Energetically, I have been opening up so much space within myself that I am blowing my mind every day. Seriously. Like I am meeting new realms of myself who are long lost friends, and I am feeling closer and closer to my own perfection. Maybe I am funneling that energy so strong and so hardcore, that it is affecting my 7 year old too? Am I opening him up just like I am opening up myself? Is this energetic transfer possible?
Yesterday I had a 7 year old kid playing on the playground, ripping holes in his pants and burping gregariously at the dinner table. Then he turns into a mini teenager complaining about how I am “in his business”, asking me for deodorant, axe shampoo and old spice body wash, and then… the kicker…the part that brought me to my knees in my hallway after I had to excuse myself from his presence… my mini teenager is asking why I can’t just trust dad again and let him come home. (Among quite a few equally direct questions and statements).
The delivery of this question was just so matter of fact for him. So expected. So valid of a question, and deserving of an answer. So simple. It really is so simple in his eyes. There is a problem. There is pain. It should be fixed. Wholeness = fixed. Ding ding ding! The answer is clear! The family should be together. Everyone is happy, everyone is whole, all is right in the world.
The beauty of this outweighed the heart wrenching pain that was trying to ruin this opportunity for me to have a real emotional conversation with my son. My son understands simplicity and isn’t overwhelmed by the “complicated web” that life becomes as we get older. The same web that took his father farther and farther away from us…he was still here with me. Present.
How do I preserve this? How do I help him keep the faith in the simplicity of life? He just says what he feels. And sees how simple the answers could be. “He is not doomed”, I think!
Where his father was in a place to only see doubt and shame and complications, he sees clearly. Had his father been able to address his own personal issues and see the simplicity of the situation, we wouldn’t be here in this position today. Had he had the same conversation with me that my 7 year old is having now, we could have prevented the agony and suffering that was the concluding 4 years of our life together.

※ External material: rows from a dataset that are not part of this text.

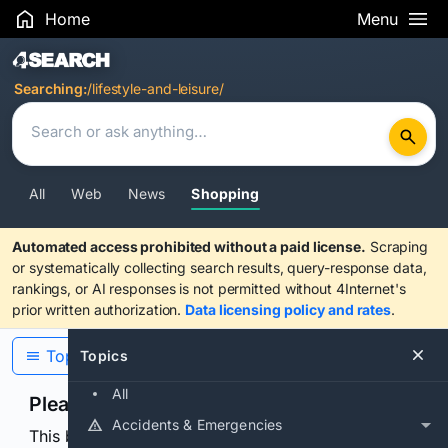
Home
Menu
Search Results
Searching:
/lifestyle-and-leisure/
All
Web
News
Shopping
Automated access prohibited without a paid license.
Scraping
or systematically collecting search results, query-response data,
rankings, or AI responses is not permitted without 4Internet's
prior written authorization.
Data licensing policy and rates
.
Topics
Topics
All
Please confirm you are human
Accidents & Emergencies
This browser or connection looks automated. Press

It has been nearly 2 years since the day that our lives changed direction. Two years of living apart, crazy time-sharing schedules, heated battles, quiet moments, happy afternoons, serious talks, silly playtime and everything in between.
My 7 year old teenager sees no boundaries, and has not limited his thoughts in a way to accept his unhappiness. The path to him is still as wide open, clear and simple as it was from the start.
When do we lose this clarity in life? When do we begin to limit ourselves, our potential and self worth? When does the belief in our own happiness give in to the societal expectations and obedience to “what it has to be like”? When does that damn sneaky bastard “The Ego” take over our lives?
It breaks my heart, over and over again, to think that our marriage could have been, and should have been, something so fulfilling and right. And to know, that we started off with the best of intentions. A picture of me in my wedding dress, stepping out of a horse drawn carriage, my hand in my new husband’s with his eyes full of promise and commitment. We radiated pure love and adoration. We had this whole “Love and Marriage” and “Forever and Ever” thing. Of all the things we imagined going through in life together, divorce was never considered. It can’t happen to us. We are exempt.
And now my 7 year old is peppering me with his innately simple questions, about a simple concept. Like he sees the same vision that we saw then. And maybe he does. He was there that day. All dressed up in his little suit and shiny shoes, standing (being held by his uncle because standing was beneath his princely self at 9 mo old) as a groomsmen for his father. He saw the vision, and is the only one who managed to hold onto it.
So how do you explain such emotional complexities to a 7 year old and help him understand that the simple path to happiness is actually more like the Yellow Brick road for mommy and daddy? Lots of flying monkeys, little people and witches… ugh, the witches… really, it’s quite treacherous. Best to just stay right here in Kansas, where the tornadoes threaten our existence all the damn time instead. Makes sense, doesn’t it sweetie?
How can I take away his ability to see the simplicity of life? How can I muck that up by dragging in the same damn culprits that carried my husband away from me to begin with? He’s only 7. I cannot allow the Ego bastard to start complicating his outlook on life. Not now. This divorce cannot ruin him!
Tonight I settled for believing that the right answer was the standard answer they teach you in books and in counseling sessions. If you’ve ever been in a state of shock and awe of your child, you might have experienced this syndrome. It goes something like “I have nothing intelligent to say to this child, quick brain-scan for acceptable and minimally scarring answer! He’s waiting!”
“Just because mommy and daddy are apart, doesn’t mean we aren’t a family still. And we love you very much!”
I could see the unenthusiastic acceptance of this in his eyes. “Ok, mom.”
Time to banish The Ego. You know, set an example with it. Drag it out of you and set it on fire and show those boys that you are not afraid of it. That it does not own you and it never will. Show them how to be brave. Show them how to keep the weeds of uncertainty from suffocating their lives forever.
And for God’s sake… come up with a better answer!